Estos distintos tipos de miel (árbol, arbusto, aromáticas y de flores), junto al orden de floración de las distintas especies y la labor y comportamiento de los animales, son los factores determinantes que caracterizan las prestaciones organolépticas de la miel a la hora de su análisis sensorial. En mi opinión la cata de mieles es complicada pues hay que saber sustraerse al impacto que el dulzor produce en lengua.
En fase visual sobre todo lo que se debe considerar es cómo el color indica la procedencia: mieles oscuras provienen de árboles, de bosque; mieles rojas suelen ser de arbustos; y las doradas o claras proceden de las libaciones en plantas aromáticas y/o flores. El aspecto general y el grado de licuación también tiene su importancia.
En cuanto a la nariz lo primero a destacar es:
1-las mieles se califican fácilmente pues huelen igual que la planta de procedencia,
2-la intensidad y complejidad de los aromas tiene relación directa con el período de floración de la planta: si es corto y estacional, será mucho más rico.
Las mieles de verano florales nos van a dar notas limpias y agradables (peras). Las de primavera presentan aromas intensos ya que los arbustos florecen con mucha pujanza y en corto espacio de tiempo. Las mieles no florales de mielatos final de verano dan tonos amaderados, balsámicos a veces. En boca es obvio que se debe buscar el dulzor pero integrado y equilibrado junto sensaciones táctiles (textura y fluidez palatal); y la retronasal suele ser potente. Que la miel sea golosa, envolvente, dúctil; y ojo a una cierta acidez y mineralidad que le proporciona enjundia.

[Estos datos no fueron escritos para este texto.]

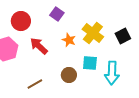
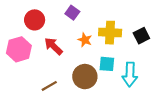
yellow cross: (93, 33) -> (110, 33), turned -35
brown circle: (69, 75) -> (85, 77), size x1.5

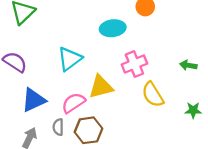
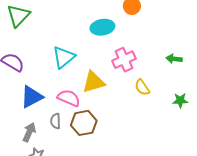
yellow semicircle: (153, 95) -> (142, 87), size x0.7
pink semicircle: (73, 103) -> (69, 98), turned 60

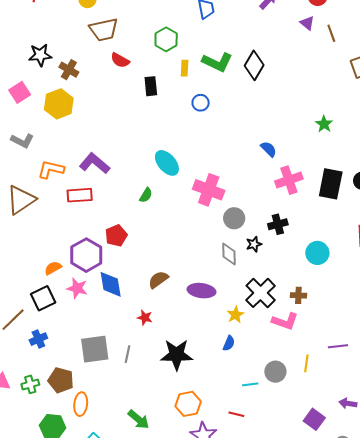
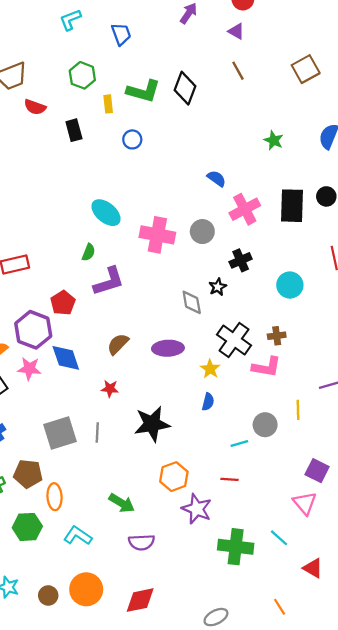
brown line: (331, 33) -> (238, 71), moved
purple L-shape: (95, 163) -> (109, 281), moved, turned 132
gray circle: (234, 218) -> (202, 232), moved

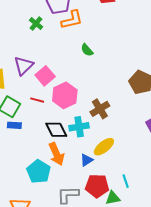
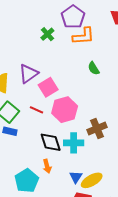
yellow ellipse: (104, 147) -> (92, 180), moved
orange arrow: (56, 154) -> (47, 166), size x0.6
blue triangle: (87, 160) -> (76, 177), turned -32

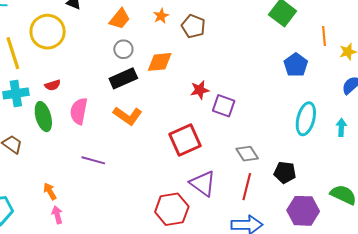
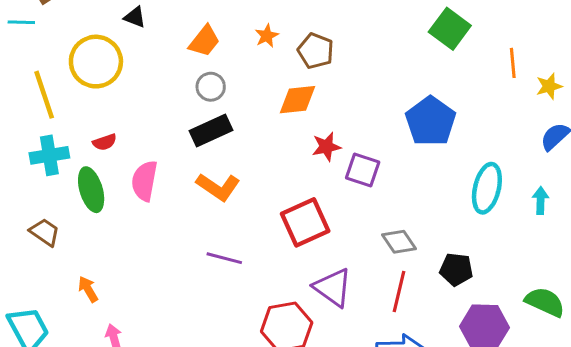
orange diamond: (160, 62) -> (297, 100), moved
blue pentagon: (296, 65) -> (431, 121), moved, size x1.4
purple line: (93, 160) -> (224, 258), moved
orange arrow: (50, 191) -> (88, 289), moved

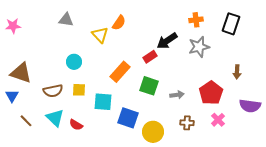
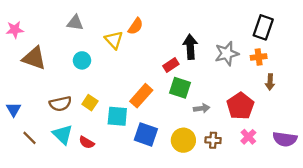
orange cross: (196, 20) -> (259, 57), moved
black arrow: (167, 41) -> (190, 47), turned 120
cyan circle: (74, 62) -> (82, 60), moved
orange rectangle: (120, 72) -> (141, 96), moved
brown triangle: (21, 73) -> (34, 58), moved
green square: (149, 86) -> (180, 88), moved
yellow square: (79, 90) -> (90, 103), turned 32
purple semicircle: (250, 106) -> (285, 139), moved
yellow circle: (153, 132) -> (183, 140), moved

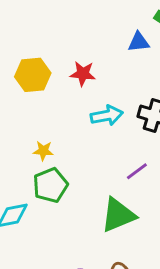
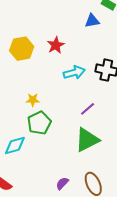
red star: (83, 74) -> (56, 45), turned -30
purple line: (137, 171) -> (88, 109), moved

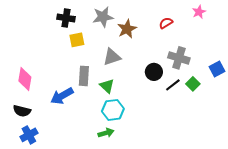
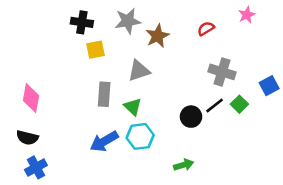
black circle: (154, 72) -> (191, 117), moved
blue arrow: (62, 96) -> (104, 141), moved
green arrow: (106, 133) -> (184, 165), moved

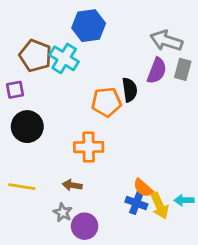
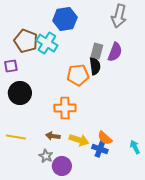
gray arrow: (166, 41) -> (119, 16), moved, turned -95
gray rectangle: (183, 69) -> (97, 51), moved
cyan arrow: (184, 200) -> (135, 147), turned 64
yellow arrow: (160, 206) -> (79, 140), moved, turned -48

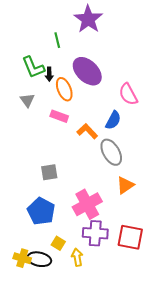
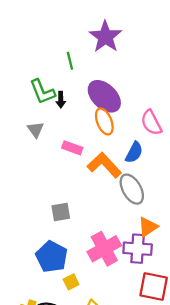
orange ellipse: (64, 89) -> (104, 121), moved
orange L-shape: (87, 131) -> (104, 165), size x1.4
purple cross: (95, 233) -> (138, 249), moved
yellow square: (58, 243) -> (71, 282), moved, turned 32

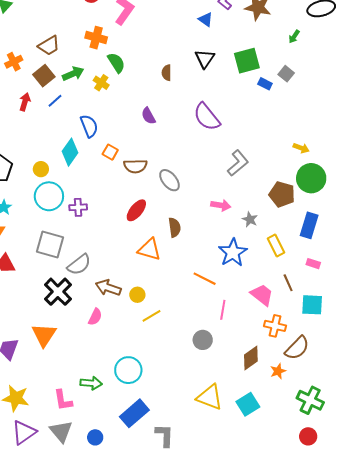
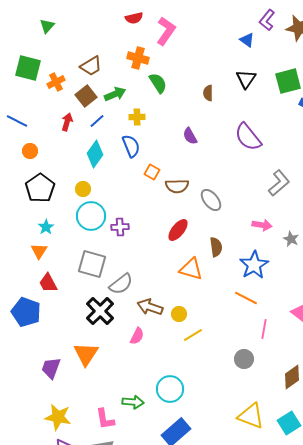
yellow cross: (101, 83) -> (137, 117), moved, turned -35
cyan diamond: (70, 152) -> (95, 154), moved
blue star: (233, 253) -> (254, 265), moved

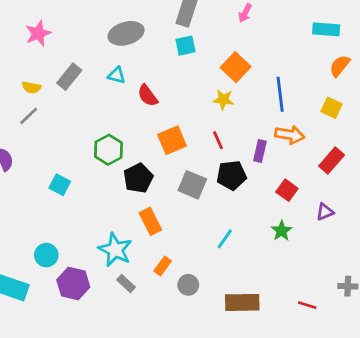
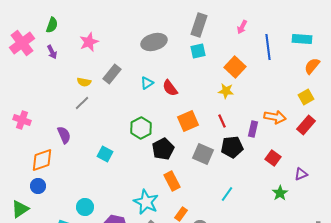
cyan triangle: (117, 75) -> (147, 83), moved, turned -48
blue line: (280, 94) -> (268, 47), moved
yellow square: (332, 108) -> (306, 97), turned 35
red rectangle: (332, 160) -> (306, 125), moved
green star: (282, 231) -> (280, 193), moved
cyan circle: (46, 255) -> (85, 207), moved

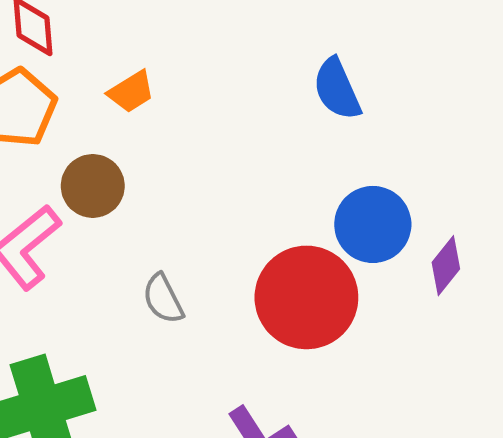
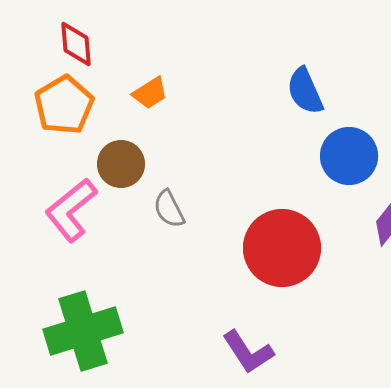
blue circle: (373, 224) -> (349, 156), moved
gray semicircle: (163, 299) -> (169, 209), moved

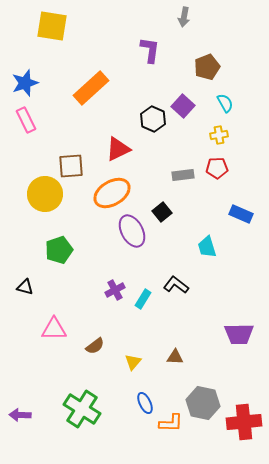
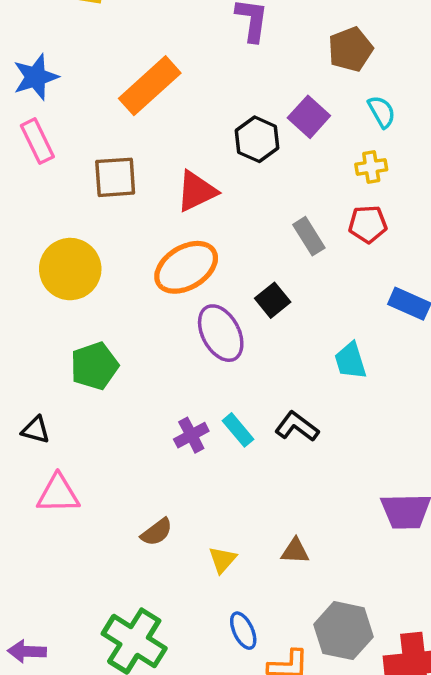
brown square: (71, 166) -> (115, 177), moved
gray rectangle: (183, 175) -> (309, 236), turned 65
cyan rectangle: (143, 299) -> (238, 430), moved, turned -72
pink triangle: (54, 329) -> (58, 494), moved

Breve cata de mieles de Matías. Romero: muy aromática, limpia, pera y notas oleosas. Roble: muy dulce, compleja, resinosa. Encina: profunda, sirope, madera y notas de acidez increíbles. En cuanto a la miel que aparece en el tarro de la foto: miel de tonos pardos, bien diluida; aromas que recuerdan a manzanas caramelizadas, con notas intensas de fresas silvestres y un fondo amaderado; finísima en boca con un dulzor subyugante que se proyecta al fondo del paladar; y una textura apenas aprehensible de lo suave que es.
Un último alegato a favor del consumo de miel. Tomarla significa remontarse a principios básicos de alimentación primitiva, natural. Con sus evidentes poderes alimenticios y preventivos para la salud, ya desde niños la familiarización con su ingesta resulta todo un éxito de asimilación de sabores auténticos, amor por la naturaleza y sano disfrute de placeres elementales. Que así sea.